Julian Charrière (2022)
From the project description by Julian Charrière (accessed 2024-03-28):
From Carboniferous forests to the smokestacks of the Industrial era, Panchronic Garden journeys some 300 million years through time, inviting visitors to commune with the woodlands that today constitutes our coal fields.
Inside this large-scale immersive installation, the visitor is steeped in darkness, surrounded by vegetation. The vegetal presence is represented by horsetails, ferns and cycads, along with other species which reach back to the biomes that deep time would transfigure into hydrocarbons. Desaturated by infrared lights, this foliage appears blackened, reverberating in red. Entering this subterranean world, the visitor navigates a floor panelled with anthracite, while crackling sounds appear to rush around them. Produced using specialised contact microphones and sensors, Panchronic Garden sonically relays the umwelt of the greenery it hosts, acknowledging the agency of plants as integral co-producers of life on this planet. It is through their transformation of solar energy into matter, that plants have bequeathed altered environs for future generations. In turn, their fossilized sunshine becomes archives of former eras, releasing memories of long dead habitats when burnt as fuel.
Panchronic Garden walks the visitor back, or perhaps forwards, in time, lapsing occasionally into stroboscopic flashes. Within these bright breakages, the forest is again revealed as green and mirror walls lapse into infinity: building a cosmic bridge between seed and coal seam.
Each island was equipped with custom-designed infrared LED lights, a loudspeaker, and a sensor network. In addition, DMX strobe lights were installed in two rows, creating the illusion of infinite space by help of mirrors placed on all walls of the room. Finally, a people counting sensor was installed at the entrance of the installation, influencing the strobe light trigger when people entered the room.
Based on these elements, Plonk designed a generative light- and soundscape for the installation, which changed its appearance and soundscape according to the plants growth, movement and moisture levels. Within panchronic garden, the intention was to enfold visitors into a space of rather limited audiovisual stimuli, comprising of slow changes (on a time scale of minutes to hours) within the audiovisual system to induce the perception of stasis or extreme deceleration. While the display (both auditive and visual) was catered towards the human senses and time perception, the sensor elements used to influence the soundscape and its visual counterpart were trimmed to rather long timescales, thus taking the plants slower perceptual as well as motor organs into consideration.
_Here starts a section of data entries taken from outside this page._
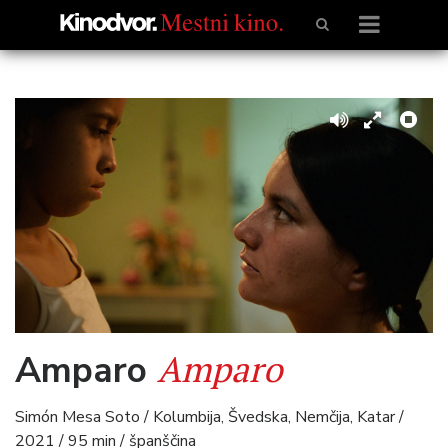
Amparo
Amparo
Simón Mesa Soto / Kolumbija, Švedska, Nemčija, Katar /
2021 / 95 min / španščina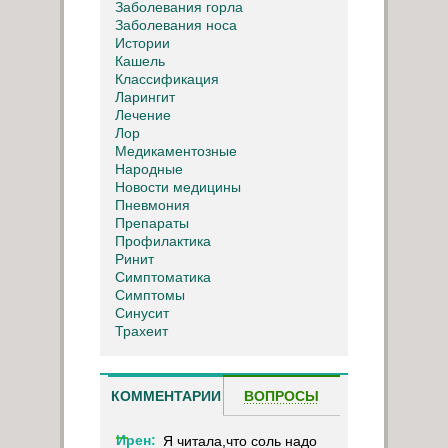
Заболевания горла
Заболевания носа
Истории
Кашель
Классификация
Ларингит
Лечение
Лор
Медикаментозные
Народные
Новости медицины
Пневмония
Препараты
Профилактика
Ринит
Симптоматика
Симптомы
Синусит
Трахеит
КОММЕНТАРИИ
ВОПРОСЫ
Ирен:
Я читала,что соль надо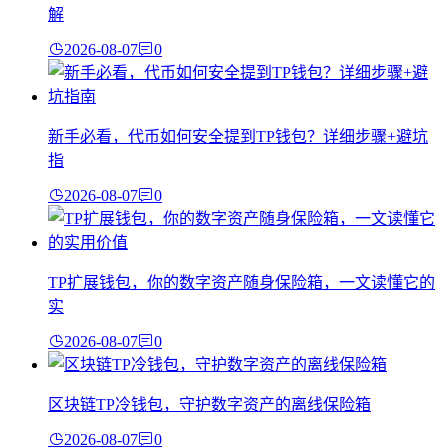
解
2026-08-07
0
新手必看，代币如何安全提到TP钱包？详细步骤+避坑
指
2026-08-07
0
TP扩展钱包，你的数字资产随身保险箱，一文读懂它的
实
2026-08-07
0
区块链TP冷钱包，守护数字资产的离线保险箱
2026-08-07
0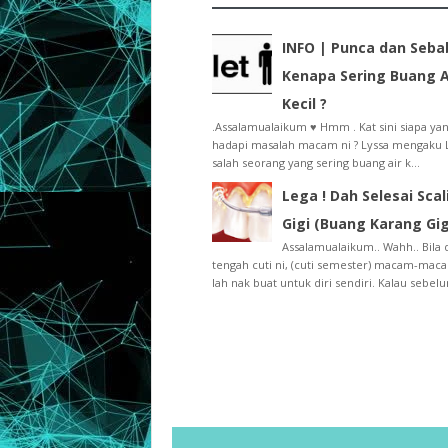
INFO | Punca dan Seba
Kenapa Sering Buang A
Kecil ?
.Assalamualaikum ♥ Hmm . Kat sini siapa ya
hadapi masalah macam ni ? Lyssa mengaku 
salah seorang yang sering buang air k...
Lega ! Dah Selesai Scal
Gigi (Buang Karang Gig
Assalamualaikum.. Wahh.. Bila 
tengah cuti ni, (cuti semester) macam-mac
lah nak buat untuk diri sendiri. Kalau sebelum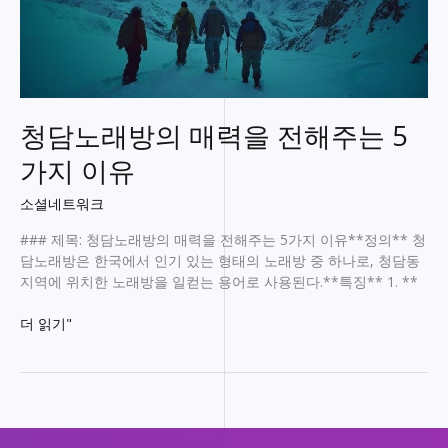
청담노래방의 매력을 전해주는 5
가지 이유
소셜네트워크
### 제목: 청담노래방의 매력을 전해주는 5가지 이유**정의** 청
담노래방은 한국에서 인기 있는 형태의 노래방 중 하나로, 청담동
지역에 위치한 노래방을 일컫는 용어로 사용된다.**특징** 1. **
청
더 읽기"
담
노
래
방
의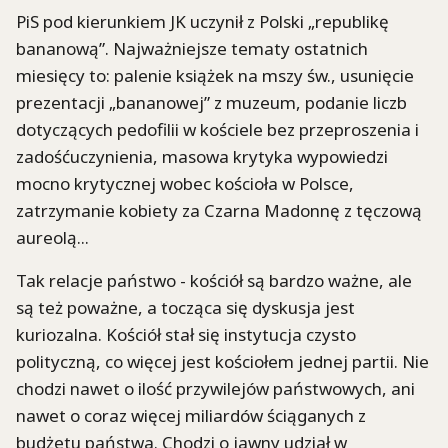
PiS pod kierunkiem JK uczynił z Polski „republikę
bananową”. Najważniejsze tematy ostatnich
miesięcy to: palenie książek na mszy św., usunięcie
prezentacji „bananowej” z muzeum, podanie liczb
dotyczących pedofilii w kościele bez przeproszenia i
zadośćuczynienia, masowa krytyka wypowiedzi
mocno krytycznej wobec kościoła w Polsce,
zatrzymanie kobiety za Czarna Madonnę z tęczową
aureolą...
Tak relacje państwo - kościół są bardzo ważne, ale
są też poważne, a tocząca się dyskusja jest
kuriozalna. Kościół stał się instytucja czysto
polityczną, co więcej jest kościołem jednej partii. Nie
chodzi nawet o ilość przywilejów państwowych, ani
nawet o coraz więcej miliardów ściąganych z
budżetu państwa. Chodzi o jawny udział w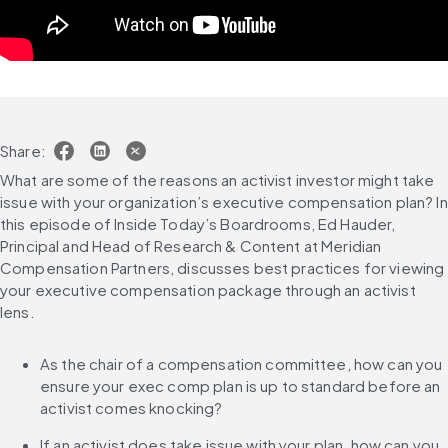
Share:
What are some of the reasons an activist investor might take 
issue with your organization’s executive compensation plan? In 
this episode of Inside Today’s Boardrooms, Ed Hauder, 
Principal and Head of Research & Content at Meridian 
Compensation Partners, discusses best practices for viewing 
your executive compensation package through an activist 
lens.
As the chair of a compensation committee, how can you 
ensure your exec comp plan is up to standard before an 
activist comes knocking?
If an activist does take issue with your plan, how can you 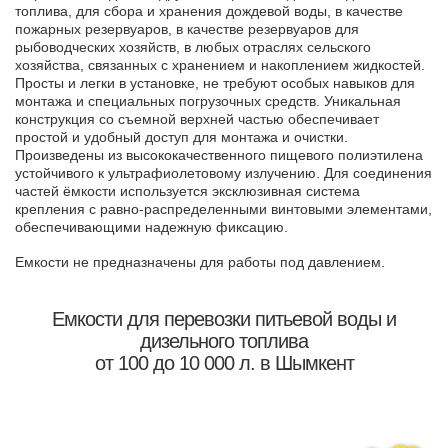
топлива, для сбора и хранения дождевой воды, в качестве
пожарных резервуаров, в качестве резервуаров для
рыбоводческих хозяйств, в любых отраслях сельского
хозяйства, связанных с хранением и накоплением жидкостей.
Просты и легки в установке, не требуют особых навыков для
монтажа и специальных погрузочных средств. Уникальная
конструкция со съемной верхней частью обеспечивает
простой и удобный доступ для монтажа и очистки.
Произведены из высококачественного пищевого полиэтилена
устойчивого к ультрафиолетовому излучению. Для соединения
частей ёмкости используется эксклюзивная система
крепления с равно-распределенными винтовыми элементами,
обеспечивающими надежную фиксацию.
Емкости не предназначены для работы под давлением.
Eмкости для перевозки питьевой воды и
дизельного топлива
от 100 до 10 000 л. в Шымкент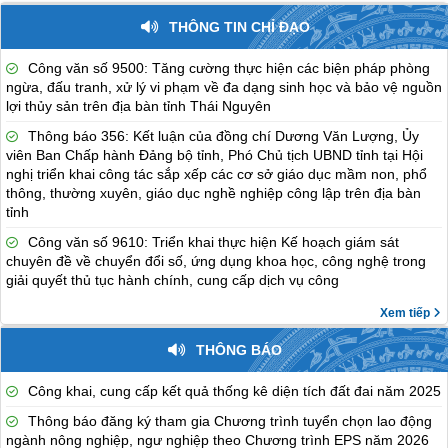
THÔNG TIN CHỈ ĐẠO
Công văn số 9500: Tăng cường thực hiện các biện pháp phòng
ngừa, đấu tranh, xử lý vi phạm về đa dạng sinh học và bảo vệ nguồn
lợi thủy sản trên địa bàn tỉnh Thái Nguyên
Thông báo 356: Kết luận của đồng chí Dương Văn Lượng, Ủy
viên Ban Chấp hành Đảng bộ tỉnh, Phó Chủ tịch UBND tỉnh tại Hội
nghị triển khai công tác sắp xếp các cơ sở giáo dục mầm non, phổ
thông, thường xuyên, giáo dục nghề nghiệp công lập trên địa bàn
tỉnh
Công văn số 9610: Triển khai thực hiện Kế hoạch giám sát
chuyên đề về chuyển đổi số, ứng dụng khoa học, công nghệ trong
giải quyết thủ tục hành chính, cung cấp dịch vụ công
Xem tiếp
THÔNG BÁO
Công khai, cung cấp kết quả thống kê diện tích đất đai năm 2025
Thông báo đăng ký tham gia Chương trình tuyển chọn lao động
ngành nông nghiệp, ngư nghiệp theo Chương trình EPS năm 2026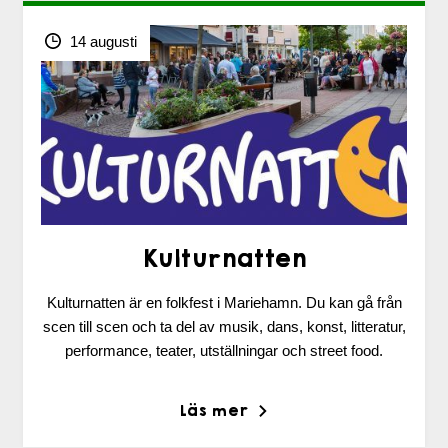
14 augusti
Kulturnatten
Kulturnatten är en folkfest i Mariehamn. Du kan gå från
scen till scen och ta del av musik, dans, konst, litteratur,
performance, teater, utställningar och street food.
Läs mer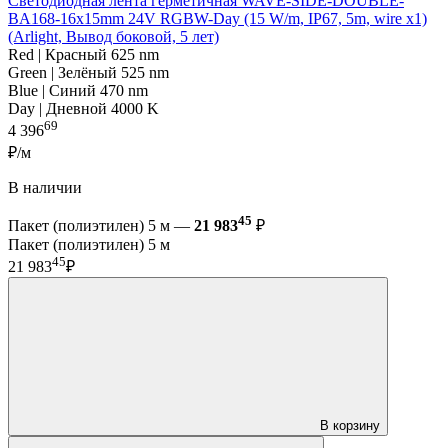
Светодиодная лента герметичная WAVE-SIDE-DOUBLE-
BA168-16x15mm 24V RGBW-Day (15 W/m, IP67, 5m, wire x1)
(Arlight, Вывод боковой, 5 лет)
Red | Красный 625 nm
Green | Зелёный 525 nm
Blue | Синий 470 nm
Day | Дневной 4000 K
69
4 396
₽/м
В наличии
45
Пакет (полиэтилен) 5 м —
21 983
₽
Пакет (полиэтилен) 5 м
45
21 983
₽
В корзину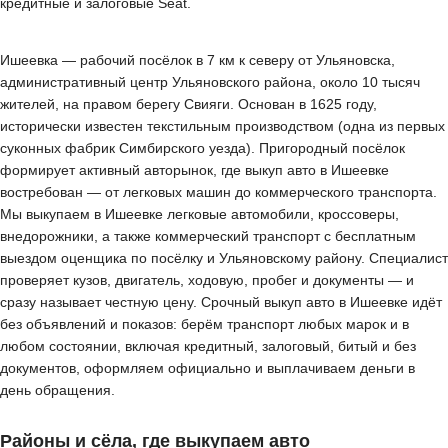
кредитные и залоговые Seat.
Ишеевка — рабочий посёлок в 7 км к северу от Ульяновска,
административный центр Ульяновского района, около 10 тысяч
жителей, на правом берегу Свияги. Основан в 1625 году,
исторически известен текстильным производством (одна из первых
суконных фабрик Симбирского уезда). Пригородный посёлок
формирует активный авторынок, где выкуп авто в Ишеевке
востребован — от легковых машин до коммерческого транспорта.
Мы выкупаем в Ишеевке легковые автомобили, кроссоверы,
внедорожники, а также коммерческий транспорт с бесплатным
выездом оценщика по посёлку и Ульяновскому району. Специалист
проверяет кузов, двигатель, ходовую, пробег и документы — и
сразу называет честную цену. Срочный выкуп авто в Ишеевке идёт
без объявлений и показов: берём транспорт любых марок и в
любом состоянии, включая кредитный, залоговый, битый и без
документов, оформляем официально и выплачиваем деньги в
день обращения.
Районы и сёла, где выкупаем авто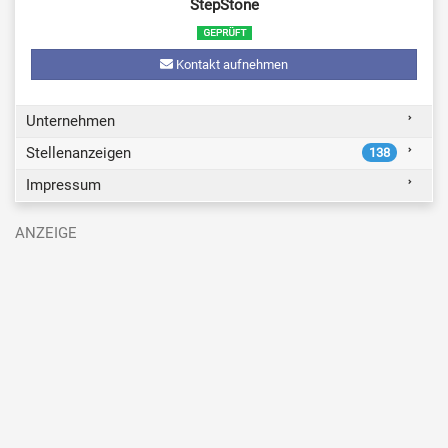
StepStone
Kontakt aufnehmen
Unternehmen
Stellenanzeigen
138
Impressum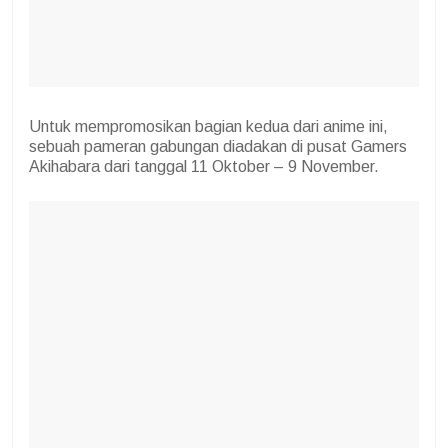
Untuk mempromosikan bagian kedua dari anime ini,
sebuah pameran gabungan diadakan di pusat Gamers
Akihabara dari tanggal 11 Oktober – 9 November.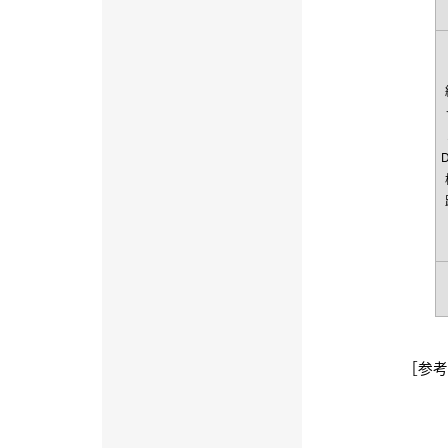
［参考］
標準
外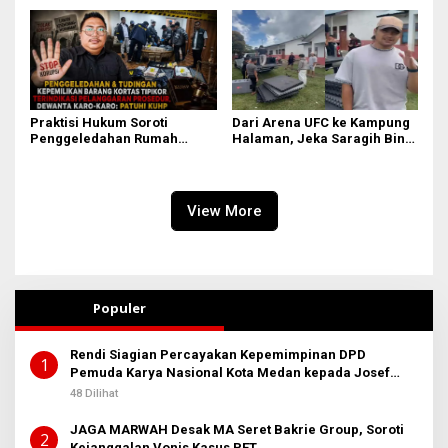
Rakyat
Praktisi Hukum Soroti
Dari Arena UFC ke Kampung
Penggeledahan Rumah
Halaman, Jeka Saragih Bina
Febrie Adriansyah, Dewanta:
Atlet Muda Lewat PSSC
Harus Patuhi KUHAP
View More
Populer
Rendi Siagian Percayakan Kepemimpinan DPD
1
Pemuda Karya Nasional Kota Medan kepada Josef
Sembiring
48 Dilihat
JAGA MARWAH Desak MA Seret Bakrie Group, Soroti
2
Kejanggalan Vonis Kasus PET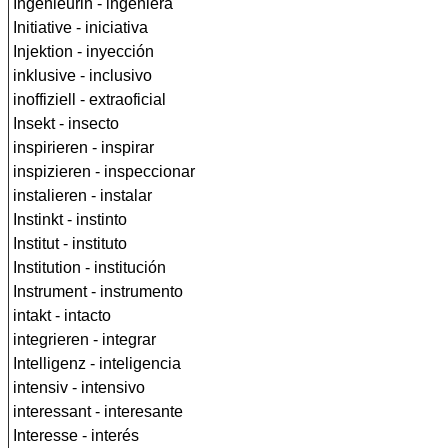
Ingenieurin - ingeniera
Initiative - iniciativa
Injektion - inyección
inklusive - inclusivo
inoffiziell - extraoficial
Insekt - insecto
inspirieren - inspirar
inspizieren - inspeccionar
instalieren - instalar
Instinkt - instinto
Institut - instituto
Institution - institución
Instrument - instrumento
intakt - intacto
integrieren - integrar
Intelligenz - inteligencia
intensiv - intensivo
interessant - interesante
Interesse - interés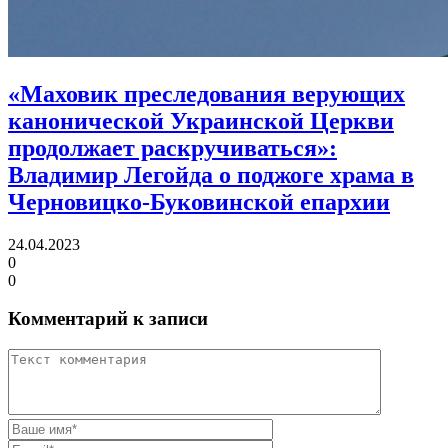
«Маховик преследования верующих
канонической Украинской Церкви
продолжает раскручиваться»:
Владимир Легойда о поджоге храма в
Черновицко-Буковинской епархии
24.04.2023
0
0
Комментарий к записи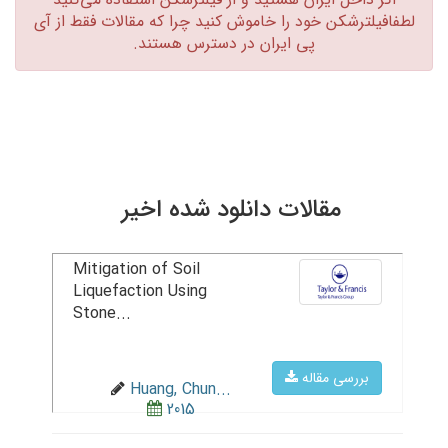
لطفافیلترشکن خود را خاموش کنید چرا که مقالات فقط از آی
پی ایران در دسترس هستند.‏
مقالات دانلود شده اخیر
Mitigation of Soil
Liquefaction Using
Stone...
بررسی مقاله
Huang, Chun...
2015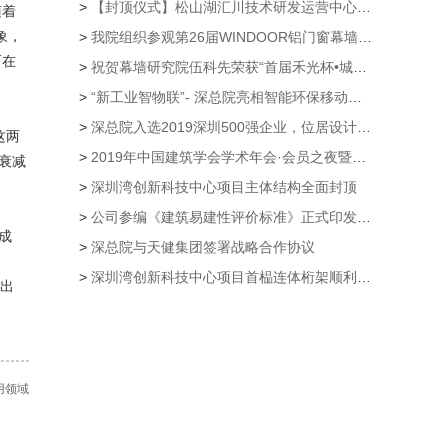
>
【封顶仪式】松山湖汇川技术研发运营中心项目主体结构封顶仪式隆重举行
随着
象，
>
我院组织参观第26届WINDOOR铝门窗幕墙新产品博览会
而在
>
祝贺幕墙研究院伍科先荣获“首届禾光杯•城市光环境规划设计大赛”创意奖
>
“新工业智物联”- 深总院亮相智能环保移动公厕第21届高交会
>
深总院入选2019深圳500强企业，位居设计企业第一
这两
>
2019年中国建筑学会学术年会·会员之夜暨颁奖典礼 公司荣获多个奖项
衰减
>
深圳湾创新科技中心项目主体结构全面封顶
>
公司参编《建筑易建性评价标准》正式印发实施
成
>
深总院与天健集团签署战略合作协议
>
深圳湾创新科技中心项目首榀连体桁架顺利提升
提出
用领域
The soundscape of the nine plant islands combined artificially synthesised sounds, recordings of wild fern plants and trees, and underwater recordings in fern-rich wetlands.
Sound example recorded during the installation of “Panchronic Garden” by Julian Charrière at Langen Foundation, 2022.
The lighting in the installation is generally low, with each plant island having its own spectral composition. The most active island receives the most light intensity, while the others receive less.
Additional DMX strobes were installed in two rows, creating the illusion of infinite space by help of mirrors placed on all walls of the room.
Each island featured between one and seven infrared LED lamps, each with a 4x4 matrix of individually addressable LEDs with a spectral response between 620nm and 740nm.
Custom controller board per island for LED lamps, sensors and loudspeaker, based on Raspberry Pi 4
Plant movement as well as growth was measured for each island with a custom-designer computer vision setup based on OpenCV.
Each island featured sensors to measure barometric pressure, temperature, soil moisture and plant movement (IMU).